Его отец после этого случая подал рапорт об увольнении. Его долго «мурыжили», не отпускали, стыдили. В то время (да и когда я служил) подавший рапорт об увольнении со службы офицер считался, чуть ли, не дезертиром, предателем, позорящим высокое звание советского офицера. Но он был непреклонен.

Его, конечно же, уволили со службы, но не по его просьбе, а по компрометирующим обстоятельствам, обвинив во многих грехах, в том числе и в расстреле собственного сына. Его исключили из партии, уволили без каких либо льгот, пособия, пропустив его через офицерский суд чести с лишением воинского звания «капитан». Господи! О какой чести в то время в этих войсках могла идти речь? Какая честь была у руководящих партийных бонз? Но система умела расправляться с ослушниками.

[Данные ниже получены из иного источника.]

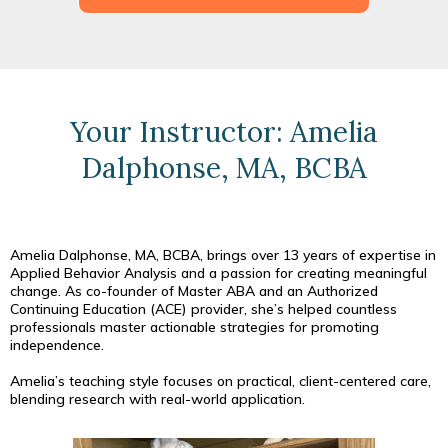
Your Instructor: Amelia
Dalphonse, MA, BCBA
Amelia Dalphonse, MA, BCBA, brings over 13 years of expertise in
Applied Behavior Analysis and a passion for creating meaningful
change. As co-founder of Master ABA and an Authorized
Continuing Education (ACE) provider, she’s helped countless
professionals master actionable strategies for promoting
independence.
Amelia’s teaching style focuses on practical, client-centered care,
blending research with real-world application.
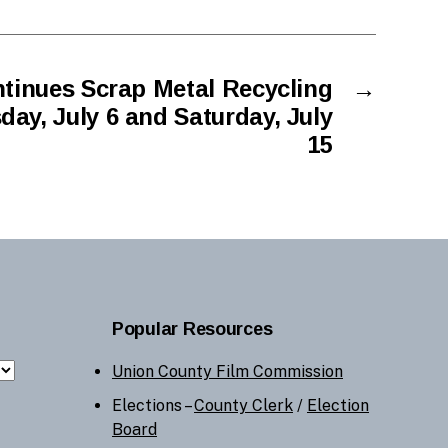
tinues Scrap Metal Recycling
→
ay, July 6 and Saturday, July
15
Popular Resources
Union County Film Commission
Elections –
County Clerk
/
Election
Board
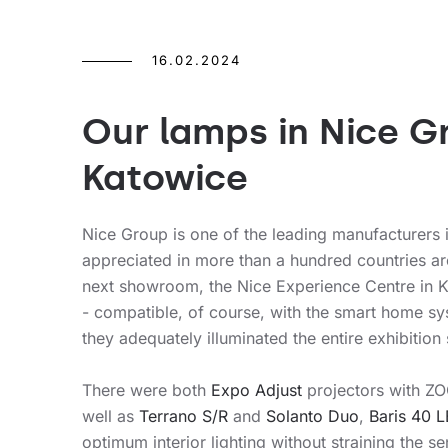
16.02.2024
Our lamps in Nice 
Katowice
Nice Group is one of the leading manufacturers 
appreciated in more than a hundred countries a
next showroom, the Nice Experience Centre in K
- compatible, of course, with the smart home sys
they adequately illuminated the entire exhibition
There were both
Expo Adjust
projectors with ZO
well as
Terrano S/R
and
Solanto Duo
,
Baris 40 
optimum interior lighting without straining the sen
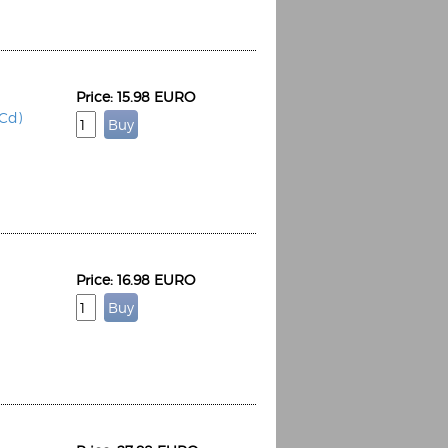
Price: 15.98 EURO
2Cd)
Price: 16.98 EURO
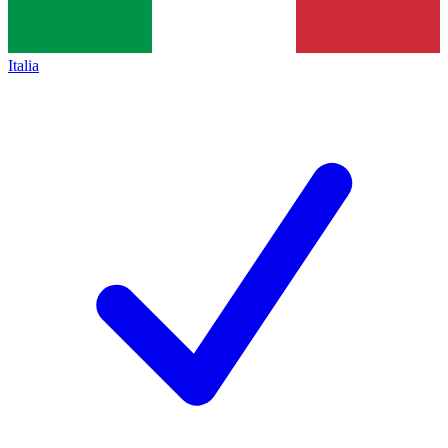
Italia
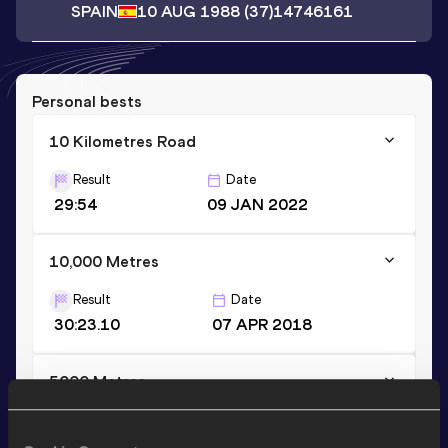
SPAIN
10 AUG 1988
(37)
14746161
Personal bests
10 Kilometres Road
Result
Date
29:54
09 JAN 2022
10,000 Metres
Result
Date
30:23.10
07 APR 2018
5000 Metres
Result
Date
14:40.42
29 AUG 2020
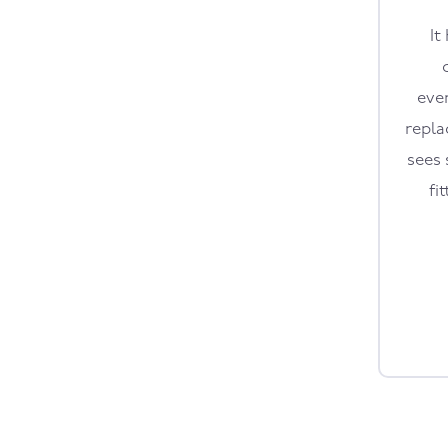
It
eve
repla
sees 
fi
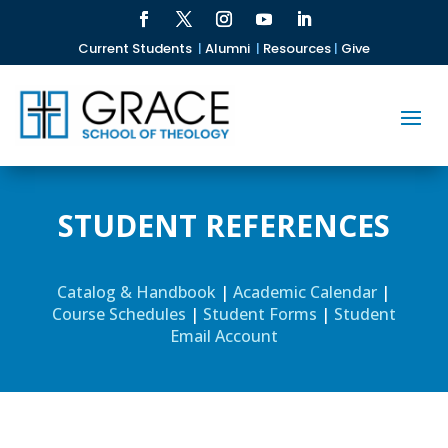
Current Students
|
Alumni
|
Resources
|
Give
STUDENT REFERENCES
Catalog & Handbook
|
Academic Calendar
|
Course Schedules
|
Student Forms
|
Student
Email Account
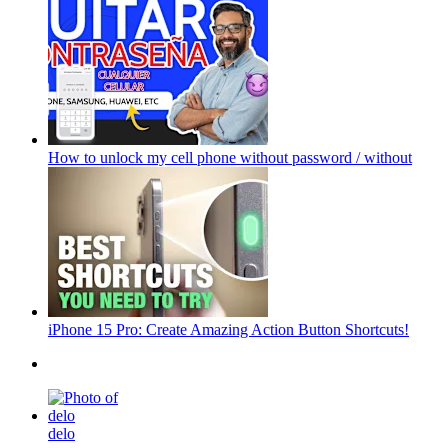
How to unlock my cell phone without password / without
iPhone 15 Pro: Create Amazing Action Button Shortcuts!
delo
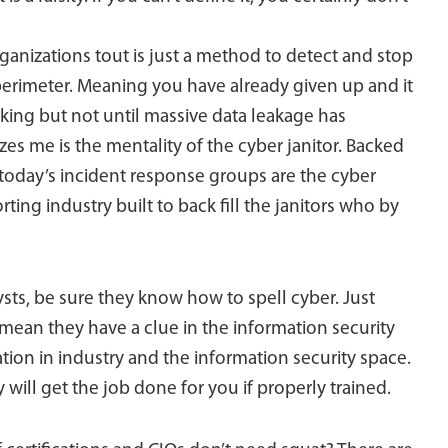
ganizations tout is just a method to detect and stop
 perimeter. Meaning you have already given up and it
inking but not until massive data leakage has
zes me is the mentality of the cyber janitor. Backed
 today’s incident response groups are the cyber
ting industry built to back fill the janitors who by
ysts, be sure they know how to spell cyber. Just
mean they have a clue in the information security
tion in industry and the information security space.
will get the job done for you if properly trained.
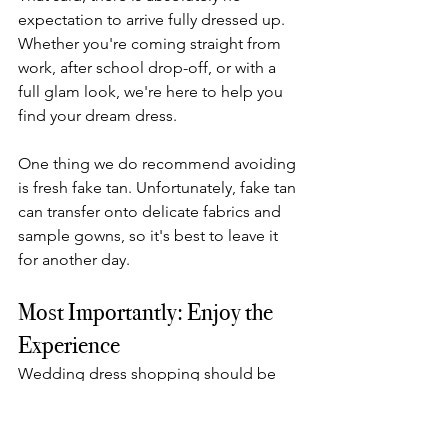
expectation to arrive fully dressed up. 
Whether you're coming straight from 
work, after school drop-off, or with a 
full glam look, we're here to help you 
find your dream dress.
One thing we do recommend avoiding 
is fresh fake tan. Unfortunately, fake tan 
can transfer onto delicate fabrics and 
sample gowns, so it's best to leave it 
for another day.
Most Importantly: Enjoy the 
Experience
Wedding dress shopping should be 
fun.
Bring the people whose opinions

Вскоре и Володина мама уволилась из школы, и вся семья Карповых уехала куда-то на запад. Больше мы о семье Карповых ничего не слышали. Он оставил о себе хорошую, светлую память, и мы всегда вспоминали о нем только добрым словом. Где он сейчас? Кем он вырос? Думаю, что он стал достойным человеком и это высокое звание с честью пронес через свою жизнь.

Геннадий Капустинский
«Красноярское воскресение», № 4, 2002 г.